## What you are asked to do
Every line below from the one containing "[E-mailadres] (579, 1828)" through the one containing "e ganhe mais desconto (1168, 18)" must be transcribed exactly. Omit all lines outside that stretch.

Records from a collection
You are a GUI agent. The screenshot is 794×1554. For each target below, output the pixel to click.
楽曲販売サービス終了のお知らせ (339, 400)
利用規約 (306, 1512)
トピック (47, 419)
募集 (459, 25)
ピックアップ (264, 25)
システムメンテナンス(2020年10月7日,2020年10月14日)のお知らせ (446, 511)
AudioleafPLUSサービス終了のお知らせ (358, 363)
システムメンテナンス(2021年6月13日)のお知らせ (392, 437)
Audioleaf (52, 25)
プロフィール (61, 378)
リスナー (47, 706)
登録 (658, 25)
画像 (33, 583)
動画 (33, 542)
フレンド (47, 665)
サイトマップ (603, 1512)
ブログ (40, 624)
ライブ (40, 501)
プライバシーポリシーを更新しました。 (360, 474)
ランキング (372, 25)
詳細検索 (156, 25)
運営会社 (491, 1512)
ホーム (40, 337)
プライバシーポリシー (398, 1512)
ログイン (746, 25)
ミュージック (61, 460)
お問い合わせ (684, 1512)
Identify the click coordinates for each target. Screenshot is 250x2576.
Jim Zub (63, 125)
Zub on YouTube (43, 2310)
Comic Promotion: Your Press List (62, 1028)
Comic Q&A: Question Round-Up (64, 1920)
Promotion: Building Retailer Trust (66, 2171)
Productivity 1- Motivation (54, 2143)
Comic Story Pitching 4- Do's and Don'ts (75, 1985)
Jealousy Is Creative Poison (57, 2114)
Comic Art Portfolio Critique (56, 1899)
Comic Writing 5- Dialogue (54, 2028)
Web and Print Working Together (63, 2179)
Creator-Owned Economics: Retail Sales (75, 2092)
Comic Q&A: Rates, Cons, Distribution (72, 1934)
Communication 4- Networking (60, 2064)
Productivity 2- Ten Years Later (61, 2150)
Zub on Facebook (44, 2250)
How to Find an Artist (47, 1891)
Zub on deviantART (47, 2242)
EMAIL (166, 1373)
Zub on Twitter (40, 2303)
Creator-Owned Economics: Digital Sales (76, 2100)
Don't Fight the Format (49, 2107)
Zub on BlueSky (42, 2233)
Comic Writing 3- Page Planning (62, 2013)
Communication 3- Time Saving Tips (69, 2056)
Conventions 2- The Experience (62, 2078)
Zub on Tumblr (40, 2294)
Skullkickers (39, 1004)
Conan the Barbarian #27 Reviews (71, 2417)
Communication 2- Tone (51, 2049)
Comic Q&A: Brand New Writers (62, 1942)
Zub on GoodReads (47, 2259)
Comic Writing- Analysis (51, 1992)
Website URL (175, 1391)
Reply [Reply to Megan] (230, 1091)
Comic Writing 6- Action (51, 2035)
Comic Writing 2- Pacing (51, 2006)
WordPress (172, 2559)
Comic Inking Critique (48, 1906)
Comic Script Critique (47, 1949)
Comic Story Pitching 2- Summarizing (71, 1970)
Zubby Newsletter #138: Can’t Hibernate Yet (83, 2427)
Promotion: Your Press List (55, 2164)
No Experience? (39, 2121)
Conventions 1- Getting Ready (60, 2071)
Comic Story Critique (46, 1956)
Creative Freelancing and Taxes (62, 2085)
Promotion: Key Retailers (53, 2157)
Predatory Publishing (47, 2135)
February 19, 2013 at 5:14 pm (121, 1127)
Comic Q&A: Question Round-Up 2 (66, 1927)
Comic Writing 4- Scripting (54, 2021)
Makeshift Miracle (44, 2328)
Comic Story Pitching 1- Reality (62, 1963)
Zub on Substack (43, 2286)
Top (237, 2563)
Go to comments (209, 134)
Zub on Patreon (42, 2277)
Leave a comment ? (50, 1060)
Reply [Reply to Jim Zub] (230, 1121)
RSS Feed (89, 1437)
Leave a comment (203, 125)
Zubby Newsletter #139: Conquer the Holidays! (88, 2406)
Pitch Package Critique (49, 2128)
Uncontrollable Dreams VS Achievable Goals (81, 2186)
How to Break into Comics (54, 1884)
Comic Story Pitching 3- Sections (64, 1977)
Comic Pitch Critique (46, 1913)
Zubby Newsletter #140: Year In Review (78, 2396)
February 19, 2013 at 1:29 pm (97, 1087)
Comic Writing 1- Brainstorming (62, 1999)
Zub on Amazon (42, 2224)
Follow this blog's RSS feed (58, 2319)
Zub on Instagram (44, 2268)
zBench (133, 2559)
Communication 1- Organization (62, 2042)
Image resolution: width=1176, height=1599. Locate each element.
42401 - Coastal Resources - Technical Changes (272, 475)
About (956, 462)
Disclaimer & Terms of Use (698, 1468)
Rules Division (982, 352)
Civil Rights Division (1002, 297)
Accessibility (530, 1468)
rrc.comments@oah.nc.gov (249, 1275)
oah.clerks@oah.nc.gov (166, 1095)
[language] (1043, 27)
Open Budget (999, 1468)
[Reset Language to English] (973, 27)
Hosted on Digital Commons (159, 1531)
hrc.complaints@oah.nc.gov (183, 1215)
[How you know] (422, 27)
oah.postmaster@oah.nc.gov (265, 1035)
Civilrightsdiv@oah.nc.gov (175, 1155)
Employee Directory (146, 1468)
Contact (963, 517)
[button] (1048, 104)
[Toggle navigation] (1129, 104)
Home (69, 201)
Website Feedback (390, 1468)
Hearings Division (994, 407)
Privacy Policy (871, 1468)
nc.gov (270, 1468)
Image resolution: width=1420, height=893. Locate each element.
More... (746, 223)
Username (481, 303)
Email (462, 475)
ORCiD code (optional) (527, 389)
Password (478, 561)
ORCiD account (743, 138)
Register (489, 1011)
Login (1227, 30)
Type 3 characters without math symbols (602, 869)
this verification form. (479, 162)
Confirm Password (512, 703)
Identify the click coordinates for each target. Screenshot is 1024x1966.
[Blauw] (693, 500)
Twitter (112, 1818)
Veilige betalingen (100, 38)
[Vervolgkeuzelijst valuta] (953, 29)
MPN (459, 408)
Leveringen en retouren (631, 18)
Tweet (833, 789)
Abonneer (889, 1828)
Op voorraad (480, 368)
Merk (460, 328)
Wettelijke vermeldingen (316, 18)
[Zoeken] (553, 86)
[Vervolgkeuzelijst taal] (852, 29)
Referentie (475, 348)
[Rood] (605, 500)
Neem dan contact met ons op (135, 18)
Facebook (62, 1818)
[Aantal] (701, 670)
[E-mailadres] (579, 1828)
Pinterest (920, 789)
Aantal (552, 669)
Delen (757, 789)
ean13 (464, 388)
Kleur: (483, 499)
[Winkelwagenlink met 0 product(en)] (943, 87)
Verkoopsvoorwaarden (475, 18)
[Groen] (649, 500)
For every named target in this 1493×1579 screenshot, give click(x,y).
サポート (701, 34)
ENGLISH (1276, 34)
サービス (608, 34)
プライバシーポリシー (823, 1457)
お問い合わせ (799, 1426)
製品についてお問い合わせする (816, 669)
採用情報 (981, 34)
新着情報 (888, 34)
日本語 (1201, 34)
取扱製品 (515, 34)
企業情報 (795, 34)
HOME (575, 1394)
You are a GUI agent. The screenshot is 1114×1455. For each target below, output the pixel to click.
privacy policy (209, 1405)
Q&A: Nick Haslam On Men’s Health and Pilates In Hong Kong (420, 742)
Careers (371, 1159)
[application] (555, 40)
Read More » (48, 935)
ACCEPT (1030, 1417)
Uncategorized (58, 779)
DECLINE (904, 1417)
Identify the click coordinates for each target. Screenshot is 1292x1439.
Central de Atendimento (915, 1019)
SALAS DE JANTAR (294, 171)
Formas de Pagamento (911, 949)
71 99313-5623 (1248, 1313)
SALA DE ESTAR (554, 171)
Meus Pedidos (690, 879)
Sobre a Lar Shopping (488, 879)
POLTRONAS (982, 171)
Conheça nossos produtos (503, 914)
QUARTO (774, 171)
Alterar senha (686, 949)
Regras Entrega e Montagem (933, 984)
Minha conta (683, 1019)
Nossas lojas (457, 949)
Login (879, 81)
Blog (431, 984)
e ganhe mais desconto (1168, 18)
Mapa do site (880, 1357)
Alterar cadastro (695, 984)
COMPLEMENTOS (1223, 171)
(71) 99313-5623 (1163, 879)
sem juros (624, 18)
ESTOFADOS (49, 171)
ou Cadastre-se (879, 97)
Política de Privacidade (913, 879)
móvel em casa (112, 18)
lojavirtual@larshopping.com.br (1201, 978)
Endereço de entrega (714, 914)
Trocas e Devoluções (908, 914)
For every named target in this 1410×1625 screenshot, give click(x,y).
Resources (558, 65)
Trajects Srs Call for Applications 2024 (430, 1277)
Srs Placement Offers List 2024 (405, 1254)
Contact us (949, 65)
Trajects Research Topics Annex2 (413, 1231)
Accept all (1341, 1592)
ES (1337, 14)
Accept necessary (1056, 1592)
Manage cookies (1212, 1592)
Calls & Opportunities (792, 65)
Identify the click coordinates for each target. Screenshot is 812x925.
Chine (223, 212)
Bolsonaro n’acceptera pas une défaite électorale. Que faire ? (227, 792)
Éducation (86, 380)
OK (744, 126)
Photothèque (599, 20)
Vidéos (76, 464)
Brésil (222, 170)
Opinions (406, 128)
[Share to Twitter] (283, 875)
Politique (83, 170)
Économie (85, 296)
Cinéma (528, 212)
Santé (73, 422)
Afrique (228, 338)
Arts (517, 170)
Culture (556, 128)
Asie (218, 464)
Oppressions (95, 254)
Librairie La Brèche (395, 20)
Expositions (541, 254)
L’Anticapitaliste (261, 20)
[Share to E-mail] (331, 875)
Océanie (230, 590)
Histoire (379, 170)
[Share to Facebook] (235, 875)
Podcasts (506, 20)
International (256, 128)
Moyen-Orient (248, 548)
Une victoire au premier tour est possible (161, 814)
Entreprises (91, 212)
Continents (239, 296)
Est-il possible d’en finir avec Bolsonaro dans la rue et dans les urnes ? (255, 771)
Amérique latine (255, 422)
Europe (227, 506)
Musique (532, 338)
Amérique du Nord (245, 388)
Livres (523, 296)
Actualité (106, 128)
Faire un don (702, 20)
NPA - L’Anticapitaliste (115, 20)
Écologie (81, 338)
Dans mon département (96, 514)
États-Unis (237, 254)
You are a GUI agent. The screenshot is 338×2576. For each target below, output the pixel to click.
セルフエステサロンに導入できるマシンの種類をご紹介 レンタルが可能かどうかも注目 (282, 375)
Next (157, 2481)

## Expected answer
[E-mailadres] (579, 1828)
Pinterest (920, 789)
Aantal (552, 669)
Delen (757, 789)
ean13 (464, 388)
Kleur: (483, 499)
[Winkelwagenlink met 0 product(en)] (943, 87)
Verkoopsvoorwaarden (475, 18)
[Groen] (649, 500)
For every named target in this 1493×1579 screenshot, give click(x,y).
サポート (701, 34)
ENGLISH (1276, 34)
サービス (608, 34)
プライバシーポリシー (823, 1457)
お問い合わせ (799, 1426)
製品についてお問い合わせする (816, 669)
採用情報 (981, 34)
新着情報 (888, 34)
日本語 (1201, 34)
取扱製品 (515, 34)
企業情報 (795, 34)
HOME (575, 1394)
You are a GUI agent. The screenshot is 1114×1455. For each target below, output the pixel to click.
privacy policy (209, 1405)
Q&A: Nick Haslam On Men’s Health and Pilates In Hong Kong (420, 742)
Careers (371, 1159)
[application] (555, 40)
Read More » (48, 935)
ACCEPT (1030, 1417)
Uncategorized (58, 779)
DECLINE (904, 1417)
Identify the click coordinates for each target. Screenshot is 1292x1439.
Central de Atendimento (915, 1019)
SALAS DE JANTAR (294, 171)
Formas de Pagamento (911, 949)
71 99313-5623 (1248, 1313)
SALA DE ESTAR (554, 171)
Meus Pedidos (690, 879)
Sobre a Lar Shopping (488, 879)
POLTRONAS (982, 171)
Conheça nossos produtos (503, 914)
QUARTO (774, 171)
Alterar senha (686, 949)
Regras Entrega e Montagem (933, 984)
Minha conta (683, 1019)
Nossas lojas (457, 949)
Login (879, 81)
Blog (431, 984)
e ganhe mais desconto (1168, 18)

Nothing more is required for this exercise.